Genesis 23:1-4, 19; 24:1-8, 62-67
Psalm 106:1-2, 3-4, 4-5
One day, when I was ten, I was on a mountain in Wicklow with my father, when fog came in from the Irish Sea, wet, cold, and pea-soupy. I couldn’t see a thing, including my father, and I remember being scared, until my father’s voice came out of the fog: “Michael, follow me.” I followed the voice, all the way down the mountain to a warm meal and a welcome bed. That intensely personal memory illuminates for me today’s texts, which speak to me of memory, commitment, and faithfulness.
“Follow me,” Jesus invites Matthew, as he had already invited
Peter and Andrew. I do not believe for a moment that invitation was
only for Peter and Andrew and Matthew. It was also for me, for you,
and for every Christian. I first responded to the invitation, via
a sponsor, on another cold day in January, 1933. “Michael,” Monsignor
O’Reilly asked me, “do you believe in God?” “I do,” Aunt Mary replied
on my behalf. “Do you believe in Jesus Christ his only son, our Lord?”
“I do,” Aunt Mary replied again. My memory of that baptismal day
is as foggy as my vision on the mountainside, but remember it I must, and
validate it, for it was on that day I was anointed for Christ and committed
to follow him by patterning my life after his.
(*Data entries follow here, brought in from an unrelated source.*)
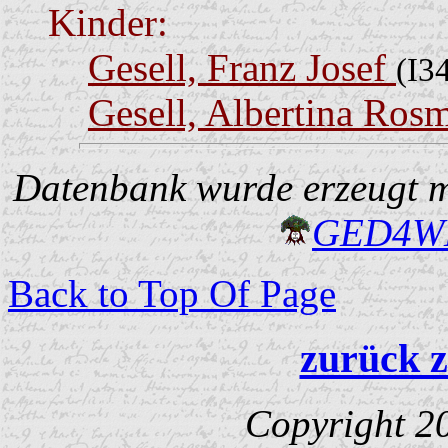
Kinder:
Gesell, Franz Josef
(I3
Gesell, Albertina Ros
Datenbank wurde erzeugt mi
GED4W
Back to Top Of Page
zurück z
Copyright 2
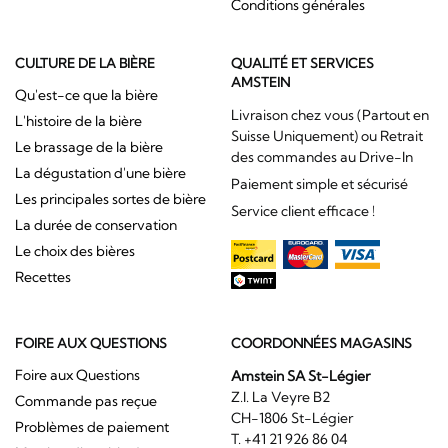
Conditions générales
CULTURE DE LA BIÈRE
QUALITÉ ET SERVICES
AMSTEIN
Qu'est-ce que la bière
Livraison chez vous (Partout en
L'histoire de la bière
Suisse Uniquement) ou Retrait
Le brassage de la bière
des commandes au Drive-In
La dégustation d'une bière
Paiement simple et sécurisé
Les principales sortes de bière
Service client efficace !
La durée de conservation
Le choix des bières
Recettes
FOIRE AUX QUESTIONS
COORDONNÉES MAGASINS
Foire aux Questions
Amstein SA St-Légier
Z.I. La Veyre B2
Commande pas reçue
CH-1806 St-Légier
Problèmes de paiement
T. +41 21 926 86 04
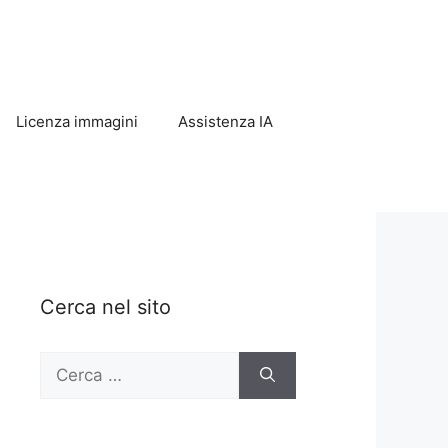
Licenza immagini
Assistenza IA
Cerca nel sito
Ricerca
per:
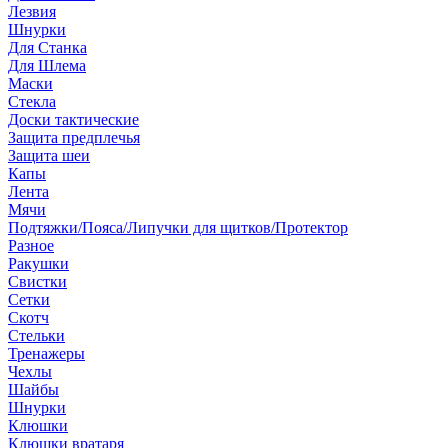
Лезвия
Шнурки
Для Станка
Для Шлема
Маски
Стекла
Доски тактические
Защита предплечья
Защита шеи
Капы
Лента
Мячи
Подтяжки/Пояса/Липучки для щитков/Протектор
Разное
Ракушки
Свистки
Сетки
Скотч
Стельки
Тренажеры
Чехлы
Шайбы
Шнурки
Клюшки
Клюшки вратаря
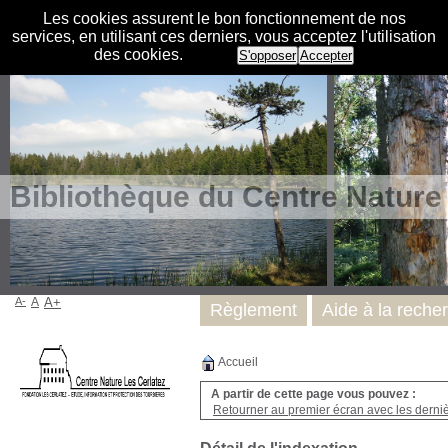
Les cookies assurent le bon fonctionnement de nos
services, en utilisant ces derniers, vous acceptez l'utilisation
des cookies.
S'opposer
Accepter
Bibliothèque du Centre Nature
A-
A
A+
Règlement
Aide à la reche
Accueil
A partir de cette page vous pouvez :
Retourner au premier écran avec les dernièr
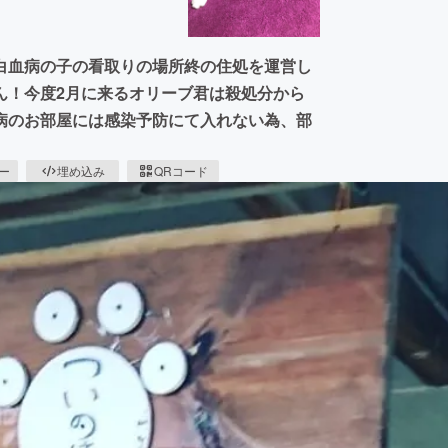
白血病の子の看取りの場所終の住処を運営し
ん！今度2月に来るオリーブ君は殺処分から
病のお部屋には感染予防にて入れない為、部
ピー
埋め込み
QRコード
I could be tempted to believe it is just coincidence that we
read these texts about memory, commitment, and fidelity today, the
Fourth of July, when Americans remember and recommit to the notion of one
nation under God where all, powerful and powerless, rich and poor, men and
women, are said to be created equal. I could be tempted to believe
it just coincidence...if I did not already believe that the God who invites
us to follow cares way too much about us to leave anything to coincidence.